The differing interests of residential and commercial owners can lead to conflicts in management control, use restrictions and association dues. Simple concepts like the design review for project alterations or collection of reserve funds for future capital repairs or replacements can be a matter of dissent between commercial and residential owners. Who controls management and decision-making within the project is key, and the REA or CC&Rs need to carve out veto and special voting rights for decisions that impact one type of use in a material way. This is, in practice, not always a flexible decision, because condominium laws in many states require strict protections for residential owners that sometimes simply don’t fit in the commercial or retail context.
Parking is almost always a concern in new mixed-use projects. The amount of allowable and/or required parking may be impacted by many factors, including supply and demand, local zoning and proximity to public transportation. How parking is allocated and whether it is assigned or unassigned, self-park or valet, free or fee-based, operated by a private company or an owners association, are all questions to be addressed early in the planning process. Trends such as the increasing use of electric and, in the future, driverless vehicles, as well as car-sharing and ride-hailing systems, also need to be taken into account.
Mixed-use developments typically are designed to attract the public to their retail and commercial components but should also provide adequate privacy and security for residential owners and tenants. This should ideally include separate ingress and egress for residents. Developers should consider whether parking areas will be segregated or gated and whether common areas and amenities will be made available to users of different project components. Adequate lighting not only makes common sense, but may be a risk-management necessity to avoid future design liability.
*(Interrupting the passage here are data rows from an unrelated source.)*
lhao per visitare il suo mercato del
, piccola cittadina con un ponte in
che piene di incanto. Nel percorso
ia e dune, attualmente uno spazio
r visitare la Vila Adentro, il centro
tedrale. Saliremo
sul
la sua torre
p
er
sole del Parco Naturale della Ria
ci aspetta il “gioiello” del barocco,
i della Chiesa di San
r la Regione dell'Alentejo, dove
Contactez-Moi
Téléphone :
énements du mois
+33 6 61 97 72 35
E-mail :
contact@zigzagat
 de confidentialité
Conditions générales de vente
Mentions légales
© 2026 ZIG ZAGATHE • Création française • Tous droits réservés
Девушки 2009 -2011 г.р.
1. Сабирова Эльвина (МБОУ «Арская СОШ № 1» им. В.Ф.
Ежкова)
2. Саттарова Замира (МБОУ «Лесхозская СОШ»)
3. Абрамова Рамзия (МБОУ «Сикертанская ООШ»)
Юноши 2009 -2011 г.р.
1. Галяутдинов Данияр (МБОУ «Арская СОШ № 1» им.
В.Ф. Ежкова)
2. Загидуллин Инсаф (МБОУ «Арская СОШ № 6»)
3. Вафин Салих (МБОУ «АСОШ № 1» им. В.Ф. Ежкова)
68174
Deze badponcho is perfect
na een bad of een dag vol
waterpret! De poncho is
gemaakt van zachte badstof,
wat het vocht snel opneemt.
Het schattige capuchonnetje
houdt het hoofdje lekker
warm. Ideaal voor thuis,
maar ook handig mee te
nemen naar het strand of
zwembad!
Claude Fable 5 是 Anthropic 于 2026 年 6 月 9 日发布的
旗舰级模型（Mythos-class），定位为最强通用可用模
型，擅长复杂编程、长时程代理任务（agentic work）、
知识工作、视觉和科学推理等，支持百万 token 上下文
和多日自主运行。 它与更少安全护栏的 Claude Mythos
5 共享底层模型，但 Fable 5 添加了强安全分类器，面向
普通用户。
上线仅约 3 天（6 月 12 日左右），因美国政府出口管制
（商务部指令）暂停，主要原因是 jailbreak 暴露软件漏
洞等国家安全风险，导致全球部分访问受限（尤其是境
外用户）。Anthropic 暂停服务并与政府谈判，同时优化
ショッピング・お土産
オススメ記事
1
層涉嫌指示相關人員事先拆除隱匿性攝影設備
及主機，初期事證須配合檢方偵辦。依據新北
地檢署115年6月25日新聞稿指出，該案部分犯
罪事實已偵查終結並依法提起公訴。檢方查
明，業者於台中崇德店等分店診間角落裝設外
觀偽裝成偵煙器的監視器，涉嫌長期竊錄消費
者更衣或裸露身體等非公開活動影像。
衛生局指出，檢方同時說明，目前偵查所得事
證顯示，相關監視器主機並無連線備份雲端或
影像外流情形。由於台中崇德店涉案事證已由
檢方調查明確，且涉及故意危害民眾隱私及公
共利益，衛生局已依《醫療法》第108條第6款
In practice, commercial and residential properties are marketed differently. They are appraised by different methods and measured by different standards. They are sold under different types of sales contracts. This, however, is not always possible in mixed-use developments, because sales and marketing laws in many states do not distinguish between residential properties and mixed-use properties that include residential uses.
While retail and other commercial properties are rarely the subject of protracted construction defect litigation, this is not necessarily true when they are part of a larger mixed-use development that includes residential uses. From a risk management standpoint, developers should be vigilant about maintaining adequate insurance for completed structures. They are well advised to establish both construction claims procedures and alternative dispute resolution processes in all sales contracts, both commercial and residential.
Well-designed mixed-use developments are essential to the revitalization of urban and, increasingly, suburban areas. They can, on a large scale, create vibrant and fulfilling living environments for both young and older residents. The rewards can be maximized by developers who pay close attention to the legal, design and management challenges associated with residential and commercial owners existing in close proximity and sharing the responsibility for property maintenance, security and operations.